Science and learning requirements: The game features DNA mismatch repair, with players (as nanobots) identifying incorrectly paired bases, excising them, collecting correct bases, and ligating them in place.
We want players to gain an intuitive understanding of how DNA is constructed: i.e., two strands, each with a backbone and a sequence of bases; each base paired to a base on the opposite strand (A with T, and C with G). The bases should be easily recognizable so that mismatches can be identified. The DNA should be accurate with respect to the 3D spatial arrangement of components ( and handedness).
Because the player would be physically interacting with nucleotides (excising, replacing, ligating), we wanted to allow some space to work in and around the bases, without frustrating collisions or clipping through geometry.

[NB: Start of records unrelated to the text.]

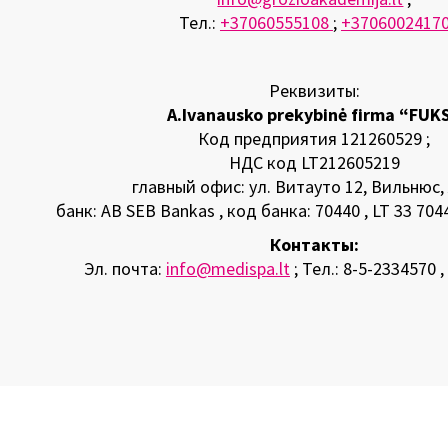
Тел.:
+37060555108
;
+3706002417
Реквизиты:
A.Ivanausko prekybinė firma “FUK
Код предприятия 121260529 ;
НДС код LT212605219
главный офис: ул. Витауто 12, Вильнюс,
банк: AB SEB Bankas , код банка: 70440 , LT 33 704
Контакты:
Эл. почта:
info@medispa.lt
; Тел.: 8-5-2334570 ,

There also needed to be clear locations on the nucleotides for certain operations to take place (e.g. ligating the backbone).
Technical requirements: Because there would be hundreds of nucleotides in an interactive VR environment being rendered in real-time in stereo at high frame-rates, the geometry should have a relatively low poly-count.
Furthermore, there was some debate about where the representation sat on the stylistic spectrum between “mechanical” and “organic”. The geometric style ultimately placed visual emphasis on structural features that were less important to attend to during the identification stage of gameplay.
We also wanted to help players appreciate how the backbone connects the bases together, so we added a stick representation of atomic bonds which appears inside the surface representation at key points in the gameplay, during excision and ligation.
In the end, there’s no single best style of DNA, and even in a single project, sometimes multiple representations are beneficial. As long as the outcome is science-based and driven by learning objectives, there are plenty of styles to explore.